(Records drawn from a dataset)
************

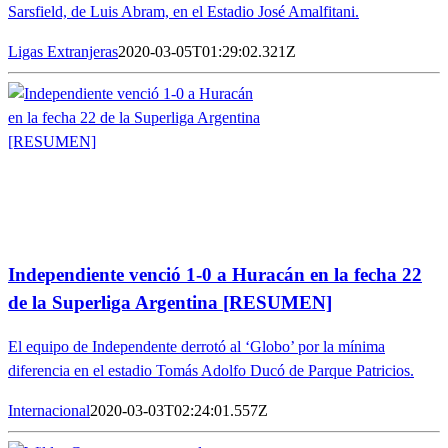
Sarsfield, de Luis Abram, en el Estadio José Amalfitani.
Ligas Extranjeras
2020-03-05T01:29:02.321Z
Independiente venció 1-0 a Huracán en la fecha 22
de la Superliga Argentina [RESUMEN]
El equipo de Independente derrotó al ‘Globo’ por la mínima
diferencia en el estadio Tomás Adolfo Ducó de Parque Patricios.
Internacional
2020-03-03T02:24:01.557Z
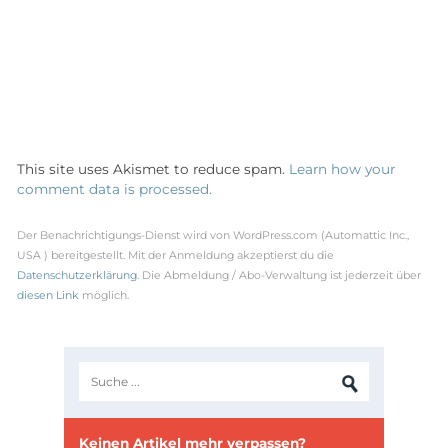
This site uses Akismet to reduce spam.
Learn how your
comment data is processed.
Der Benachrichtigungs-Dienst wird von WordPress.com (Automattic Inc.,
USA ) bereitgestellt. Mit der Anmeldung akzeptierst du die
Datenschutzerklärung
. Die Abmeldung / Abo-Verwaltung ist jederzeit über
diesen Link
möglich.
Keinen Artikel mehr verpassen?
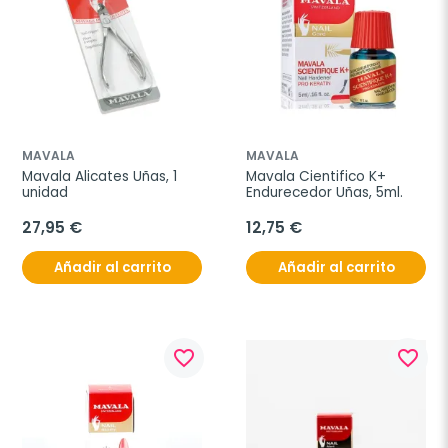
MAVALA
MAVALA
Mavala Alicates Uñas, 1 
Mavala Cientifico K+ 
unidad
Endurecedor Uñas, 5ml.
27,95 €
12,75 €
Añadir al carrito
Añadir al carrito
favorite_border
favorite_border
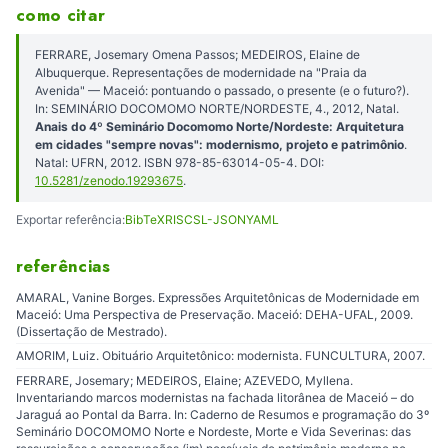
como citar
FERRARE, Josemary Omena Passos; MEDEIROS, Elaine de
Albuquerque. Representações de modernidade na "Praia da
Avenida" — Maceió: pontuando o passado, o presente (e o futuro?).
In: SEMINÁRIO DOCOMOMO NORTE/NORDESTE, 4., 2012, Natal.
Anais do 4º Seminário Docomomo Norte/Nordeste: Arquitetura
em cidades "sempre novas": modernismo, projeto e patrimônio
.
Natal: UFRN, 2012. ISBN 978-85-63014-05-4. DOI:
10.5281/zenodo.19293675
.
Exportar referência:
BibTeX
RIS
CSL-JSON
YAML
referências
AMARAL, Vanine Borges. Expressões Arquitetônicas de Modernidade em
Maceió: Uma Perspectiva de Preservação. Maceió: DEHA-UFAL, 2009.
(Dissertação de Mestrado).
AMORIM, Luiz. Obituário Arquitetônico: modernista. FUNCULTURA, 2007.
FERRARE, Josemary; MEDEIROS, Elaine; AZEVEDO, Myllena.
Inventariando marcos modernistas na fachada litorânea de Maceió – do
Jaraguá ao Pontal da Barra. In: Caderno de Resumos e programação do 3º
Seminário DOCOMOMO Norte e Nordeste, Morte e Vida Severinas: das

************

* Description of the task: Copy every record verbatim while leaving each picture out.

* Finished exercise:
Sarsfield, de Luis Abram, en el Estadio José Amalfitani.
Ligas Extranjeras
2020-03-05T01:29:02.321Z
Independiente venció 1-0 a Huracán en la fecha 22
de la Superliga Argentina [RESUMEN]
El equipo de Independente derrotó al ‘Globo’ por la mínima
diferencia en el estadio Tomás Adolfo Ducó de Parque Patricios.
Internacional
2020-03-03T02:24:01.557Z
This site uses Akismet to reduce spam.
Learn how your
comment data is processed.
Der Benachrichtigungs-Dienst wird von WordPress.com (Automattic Inc.,
USA ) bereitgestellt. Mit der Anmeldung akzeptierst du die
Datenschutzerklärung
. Die Abmeldung / Abo-Verwaltung ist jederzeit über
diesen Link
möglich.
Keinen Artikel mehr verpassen?
MAVALA
MAVALA
Mavala Alicates Uñas, 1 
Mavala Cientifico K+ 
unidad
Endurecedor Uñas, 5ml.
27,95 €
12,75 €
Añadir al carrito
Añadir al carrito
favorite_border
favorite_border
como citar
FERRARE, Josemary Omena Passos; MEDEIROS, Elaine de
Albuquerque. Representações de modernidade na "Praia da
Avenida" — Maceió: pontuando o passado, o presente (e o futuro?).
In: SEMINÁRIO DOCOMOMO NORTE/NORDESTE, 4., 2012, Natal.
Anais do 4º Seminário Docomomo Norte/Nordeste: Arquitetura
em cidades "sempre novas": modernismo, projeto e patrimônio
.
Natal: UFRN, 2012. ISBN 978-85-63014-05-4. DOI:
10.5281/zenodo.19293675
.
Exportar referência:
BibTeX
RIS
CSL-JSON
YAML
referências
AMARAL, Vanine Borges. Expressões Arquitetônicas de Modernidade em
Maceió: Uma Perspectiva de Preservação. Maceió: DEHA-UFAL, 2009.
(Dissertação de Mestrado).
AMORIM, Luiz. Obituário Arquitetônico: modernista. FUNCULTURA, 2007.
FERRARE, Josemary; MEDEIROS, Elaine; AZEVEDO, Myllena.
Inventariando marcos modernistas na fachada litorânea de Maceió – do
Jaraguá ao Pontal da Barra. In: Caderno de Resumos e programação do 3º
Seminário DOCOMOMO Norte e Nordeste, Morte e Vida Severinas: das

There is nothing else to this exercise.